On March 26, 2001, the arbitrators ordered WSI and Smith, jointly and severally, to pay Bartolini $401,111.95 in out-of-pocket losses, $100,000 in punitive damages, $75,000 in attorneys' fees, and $15,000 for witness and other fees for a total of $591,111.95. The arbitrators specifically concluded that Smith and WSI (i) "committed fraud while acting in a fiduciary capacity;" (ii) "obtained [Bartolini's] money under false pretenses;" and (iii) engaged in a "malicious and willful violation of trust and confidence placed in them by [Bartolini]." The panel awarded Bartolini $100,000 in punitive damages to "punish [Smith and WSI] and deter them  from similar treatment of public customers." (Arb. Award at 4.)
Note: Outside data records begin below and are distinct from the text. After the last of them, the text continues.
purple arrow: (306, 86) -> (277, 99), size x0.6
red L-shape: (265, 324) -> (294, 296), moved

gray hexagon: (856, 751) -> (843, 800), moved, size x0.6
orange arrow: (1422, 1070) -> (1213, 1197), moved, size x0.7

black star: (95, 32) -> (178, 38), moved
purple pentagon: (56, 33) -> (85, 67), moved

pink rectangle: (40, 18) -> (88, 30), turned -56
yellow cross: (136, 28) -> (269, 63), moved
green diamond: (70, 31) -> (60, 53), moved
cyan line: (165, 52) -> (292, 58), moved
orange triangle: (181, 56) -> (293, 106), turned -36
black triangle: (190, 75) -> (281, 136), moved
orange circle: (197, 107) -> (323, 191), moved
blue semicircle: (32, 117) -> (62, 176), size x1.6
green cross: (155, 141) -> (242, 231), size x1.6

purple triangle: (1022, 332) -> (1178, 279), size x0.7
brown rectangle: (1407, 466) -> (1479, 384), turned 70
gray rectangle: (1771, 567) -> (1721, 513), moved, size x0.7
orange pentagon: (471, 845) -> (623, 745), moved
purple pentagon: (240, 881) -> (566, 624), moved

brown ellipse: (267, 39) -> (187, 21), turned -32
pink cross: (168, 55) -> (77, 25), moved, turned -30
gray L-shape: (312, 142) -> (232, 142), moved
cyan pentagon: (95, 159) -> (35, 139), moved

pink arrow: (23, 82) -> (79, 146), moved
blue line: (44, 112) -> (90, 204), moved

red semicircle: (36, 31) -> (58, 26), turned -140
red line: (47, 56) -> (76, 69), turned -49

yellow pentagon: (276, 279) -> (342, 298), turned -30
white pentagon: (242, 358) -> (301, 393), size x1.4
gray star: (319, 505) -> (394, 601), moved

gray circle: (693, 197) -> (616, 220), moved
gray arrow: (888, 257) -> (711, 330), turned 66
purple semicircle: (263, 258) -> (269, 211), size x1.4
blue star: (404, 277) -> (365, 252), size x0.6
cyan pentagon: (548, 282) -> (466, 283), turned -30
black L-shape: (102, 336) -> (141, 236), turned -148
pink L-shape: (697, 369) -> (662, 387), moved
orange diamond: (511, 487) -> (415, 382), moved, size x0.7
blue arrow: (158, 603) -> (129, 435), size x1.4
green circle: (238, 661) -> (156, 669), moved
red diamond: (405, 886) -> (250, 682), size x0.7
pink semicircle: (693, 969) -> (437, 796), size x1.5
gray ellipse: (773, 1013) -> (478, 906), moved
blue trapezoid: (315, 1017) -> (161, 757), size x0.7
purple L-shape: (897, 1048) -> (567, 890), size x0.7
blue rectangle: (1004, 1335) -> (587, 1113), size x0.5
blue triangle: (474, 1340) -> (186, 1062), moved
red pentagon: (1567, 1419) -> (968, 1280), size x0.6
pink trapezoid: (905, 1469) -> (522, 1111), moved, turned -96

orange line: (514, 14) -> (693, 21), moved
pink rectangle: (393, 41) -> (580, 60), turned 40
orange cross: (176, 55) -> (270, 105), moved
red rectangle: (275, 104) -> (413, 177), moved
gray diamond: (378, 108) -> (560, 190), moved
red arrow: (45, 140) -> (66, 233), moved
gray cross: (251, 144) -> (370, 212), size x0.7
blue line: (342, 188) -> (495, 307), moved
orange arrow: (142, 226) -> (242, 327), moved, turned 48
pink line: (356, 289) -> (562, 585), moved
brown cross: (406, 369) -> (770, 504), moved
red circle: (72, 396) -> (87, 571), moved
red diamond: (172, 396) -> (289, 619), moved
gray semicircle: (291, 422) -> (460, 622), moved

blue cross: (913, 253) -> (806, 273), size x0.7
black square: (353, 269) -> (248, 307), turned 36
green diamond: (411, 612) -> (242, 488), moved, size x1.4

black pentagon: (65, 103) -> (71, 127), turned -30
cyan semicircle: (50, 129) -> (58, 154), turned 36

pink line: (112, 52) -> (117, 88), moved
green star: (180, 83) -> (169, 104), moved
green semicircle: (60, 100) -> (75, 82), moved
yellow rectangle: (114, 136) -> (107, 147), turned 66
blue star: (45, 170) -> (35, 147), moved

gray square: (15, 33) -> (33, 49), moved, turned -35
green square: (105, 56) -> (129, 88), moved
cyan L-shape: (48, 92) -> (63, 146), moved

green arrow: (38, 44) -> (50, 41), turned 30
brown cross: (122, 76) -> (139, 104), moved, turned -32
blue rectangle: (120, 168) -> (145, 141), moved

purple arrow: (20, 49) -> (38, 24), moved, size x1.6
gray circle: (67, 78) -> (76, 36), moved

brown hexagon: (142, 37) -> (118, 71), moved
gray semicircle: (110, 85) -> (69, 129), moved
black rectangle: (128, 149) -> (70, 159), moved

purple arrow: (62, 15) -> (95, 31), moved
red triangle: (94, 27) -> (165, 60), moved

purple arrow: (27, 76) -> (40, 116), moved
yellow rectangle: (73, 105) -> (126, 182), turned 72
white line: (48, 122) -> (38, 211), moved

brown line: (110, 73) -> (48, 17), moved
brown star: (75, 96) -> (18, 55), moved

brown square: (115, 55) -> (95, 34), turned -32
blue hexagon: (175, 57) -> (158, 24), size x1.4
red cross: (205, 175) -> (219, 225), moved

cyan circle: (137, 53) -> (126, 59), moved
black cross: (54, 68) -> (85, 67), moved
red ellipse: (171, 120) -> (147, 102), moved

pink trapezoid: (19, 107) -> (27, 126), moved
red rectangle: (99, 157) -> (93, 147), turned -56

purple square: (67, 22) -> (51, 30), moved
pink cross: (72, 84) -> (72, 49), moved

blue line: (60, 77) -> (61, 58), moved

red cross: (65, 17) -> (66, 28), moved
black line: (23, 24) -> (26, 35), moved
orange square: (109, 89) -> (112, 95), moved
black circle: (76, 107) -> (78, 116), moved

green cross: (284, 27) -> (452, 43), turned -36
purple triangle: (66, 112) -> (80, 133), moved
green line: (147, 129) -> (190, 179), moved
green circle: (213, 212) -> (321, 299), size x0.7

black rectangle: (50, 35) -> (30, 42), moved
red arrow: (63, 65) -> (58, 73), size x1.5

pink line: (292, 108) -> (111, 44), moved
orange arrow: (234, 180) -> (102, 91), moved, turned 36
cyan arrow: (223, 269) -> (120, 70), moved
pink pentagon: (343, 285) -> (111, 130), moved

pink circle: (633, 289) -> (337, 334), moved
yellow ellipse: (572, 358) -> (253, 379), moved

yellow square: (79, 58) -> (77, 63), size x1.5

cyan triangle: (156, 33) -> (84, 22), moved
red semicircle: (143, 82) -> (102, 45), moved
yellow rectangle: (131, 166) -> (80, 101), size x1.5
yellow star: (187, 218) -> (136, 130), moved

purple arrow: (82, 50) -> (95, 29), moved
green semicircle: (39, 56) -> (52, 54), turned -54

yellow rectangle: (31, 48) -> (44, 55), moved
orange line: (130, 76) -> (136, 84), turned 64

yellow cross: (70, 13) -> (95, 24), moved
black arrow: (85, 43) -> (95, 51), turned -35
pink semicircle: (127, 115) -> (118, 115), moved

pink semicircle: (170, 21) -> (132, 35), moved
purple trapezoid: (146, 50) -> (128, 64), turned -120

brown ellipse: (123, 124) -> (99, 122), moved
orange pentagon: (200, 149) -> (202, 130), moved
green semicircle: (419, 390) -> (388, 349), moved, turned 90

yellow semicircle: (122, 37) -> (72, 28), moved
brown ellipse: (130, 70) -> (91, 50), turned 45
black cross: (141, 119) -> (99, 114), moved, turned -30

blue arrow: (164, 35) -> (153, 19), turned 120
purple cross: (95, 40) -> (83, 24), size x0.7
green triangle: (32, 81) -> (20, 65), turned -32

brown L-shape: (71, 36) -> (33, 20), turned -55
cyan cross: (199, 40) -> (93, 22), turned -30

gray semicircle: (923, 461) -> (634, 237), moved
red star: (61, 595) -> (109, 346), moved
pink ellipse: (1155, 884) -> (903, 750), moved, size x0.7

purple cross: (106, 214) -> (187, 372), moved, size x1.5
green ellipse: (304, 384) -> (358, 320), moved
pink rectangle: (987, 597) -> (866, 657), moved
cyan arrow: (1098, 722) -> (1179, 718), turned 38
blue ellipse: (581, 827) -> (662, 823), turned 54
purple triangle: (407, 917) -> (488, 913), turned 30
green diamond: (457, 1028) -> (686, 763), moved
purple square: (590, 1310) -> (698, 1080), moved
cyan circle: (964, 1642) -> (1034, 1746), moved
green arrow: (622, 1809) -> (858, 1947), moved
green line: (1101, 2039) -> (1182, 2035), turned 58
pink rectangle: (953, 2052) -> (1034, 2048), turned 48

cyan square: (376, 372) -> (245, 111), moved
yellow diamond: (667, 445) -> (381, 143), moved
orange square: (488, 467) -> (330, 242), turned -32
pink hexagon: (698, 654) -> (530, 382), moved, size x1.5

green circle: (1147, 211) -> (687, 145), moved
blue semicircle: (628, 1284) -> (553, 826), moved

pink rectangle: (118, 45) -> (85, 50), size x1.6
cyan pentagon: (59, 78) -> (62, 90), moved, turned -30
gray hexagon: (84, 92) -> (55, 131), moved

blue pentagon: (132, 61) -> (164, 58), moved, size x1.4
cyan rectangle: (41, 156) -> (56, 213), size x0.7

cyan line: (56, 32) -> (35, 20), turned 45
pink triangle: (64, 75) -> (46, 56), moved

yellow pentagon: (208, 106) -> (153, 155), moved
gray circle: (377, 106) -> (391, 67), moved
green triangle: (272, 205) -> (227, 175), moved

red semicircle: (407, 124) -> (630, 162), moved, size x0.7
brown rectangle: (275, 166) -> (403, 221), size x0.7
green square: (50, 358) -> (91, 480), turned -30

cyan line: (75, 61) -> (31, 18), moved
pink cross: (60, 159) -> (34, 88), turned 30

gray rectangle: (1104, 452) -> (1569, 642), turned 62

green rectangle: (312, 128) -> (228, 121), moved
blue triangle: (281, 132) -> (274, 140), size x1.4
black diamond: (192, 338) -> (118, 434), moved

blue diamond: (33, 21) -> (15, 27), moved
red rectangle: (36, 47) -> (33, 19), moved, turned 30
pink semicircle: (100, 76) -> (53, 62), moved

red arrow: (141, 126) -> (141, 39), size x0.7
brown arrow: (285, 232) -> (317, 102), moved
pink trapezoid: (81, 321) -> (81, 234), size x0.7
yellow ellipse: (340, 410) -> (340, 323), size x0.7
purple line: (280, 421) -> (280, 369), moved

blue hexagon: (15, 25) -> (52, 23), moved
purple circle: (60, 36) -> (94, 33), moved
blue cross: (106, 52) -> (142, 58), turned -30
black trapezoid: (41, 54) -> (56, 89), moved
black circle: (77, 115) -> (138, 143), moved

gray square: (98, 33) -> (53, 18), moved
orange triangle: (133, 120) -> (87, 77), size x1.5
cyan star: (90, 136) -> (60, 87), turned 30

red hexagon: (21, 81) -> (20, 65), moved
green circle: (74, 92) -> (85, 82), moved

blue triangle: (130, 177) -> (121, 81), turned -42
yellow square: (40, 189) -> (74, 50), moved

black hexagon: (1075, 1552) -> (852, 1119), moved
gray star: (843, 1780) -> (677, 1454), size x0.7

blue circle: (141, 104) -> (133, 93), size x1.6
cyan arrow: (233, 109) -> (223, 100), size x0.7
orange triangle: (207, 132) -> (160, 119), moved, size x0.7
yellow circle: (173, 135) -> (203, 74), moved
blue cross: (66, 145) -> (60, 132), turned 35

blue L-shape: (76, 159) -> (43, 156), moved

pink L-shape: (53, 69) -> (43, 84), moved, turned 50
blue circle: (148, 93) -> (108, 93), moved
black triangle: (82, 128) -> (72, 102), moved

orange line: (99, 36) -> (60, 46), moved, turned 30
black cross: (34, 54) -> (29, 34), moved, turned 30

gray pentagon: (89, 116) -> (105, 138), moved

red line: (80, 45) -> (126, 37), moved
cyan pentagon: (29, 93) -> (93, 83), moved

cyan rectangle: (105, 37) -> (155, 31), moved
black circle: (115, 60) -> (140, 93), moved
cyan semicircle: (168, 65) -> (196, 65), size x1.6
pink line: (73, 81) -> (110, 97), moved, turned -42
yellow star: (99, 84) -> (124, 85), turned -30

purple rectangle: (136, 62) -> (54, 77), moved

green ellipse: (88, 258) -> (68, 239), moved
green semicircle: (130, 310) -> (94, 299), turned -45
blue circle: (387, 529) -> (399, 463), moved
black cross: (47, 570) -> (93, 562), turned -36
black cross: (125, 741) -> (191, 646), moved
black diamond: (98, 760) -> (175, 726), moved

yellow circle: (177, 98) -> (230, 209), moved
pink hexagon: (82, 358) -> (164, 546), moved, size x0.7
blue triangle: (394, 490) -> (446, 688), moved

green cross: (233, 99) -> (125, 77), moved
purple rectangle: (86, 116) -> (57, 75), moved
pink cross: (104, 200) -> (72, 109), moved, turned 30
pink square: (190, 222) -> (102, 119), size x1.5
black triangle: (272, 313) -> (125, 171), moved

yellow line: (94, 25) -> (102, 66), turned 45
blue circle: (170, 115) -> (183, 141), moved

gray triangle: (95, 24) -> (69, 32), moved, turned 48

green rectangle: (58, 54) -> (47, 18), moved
Smith and WSI filed this action seeking to vacate the arbitration award. Subsequently, WSI settled with Bartolini and is no longer a part of this action. Bartolini filed a counter petition to confirm the arbitration award. The parties agreed to file simultaneous cross-motions for summary judgment. We have reviewed these briefs as well as the supporting exhibits and affidavits.
Smith argues that this dispute is not arbitrable under Section 10301 of the NASD Code of Arbitration Procedure because (i) Bartolini was not a "customer" and (ii) she did not purchase a "security." Neither argument has merit. See Sections I & II. Even if there were some doubt about whether this dispute were arbitrable based on the NASD Code, we would still find it arbitrable under the Uniform Submission Agreement executed by Smith. See Section III.
I. Was Bartolini A "Customer" Under NASD Section 10301?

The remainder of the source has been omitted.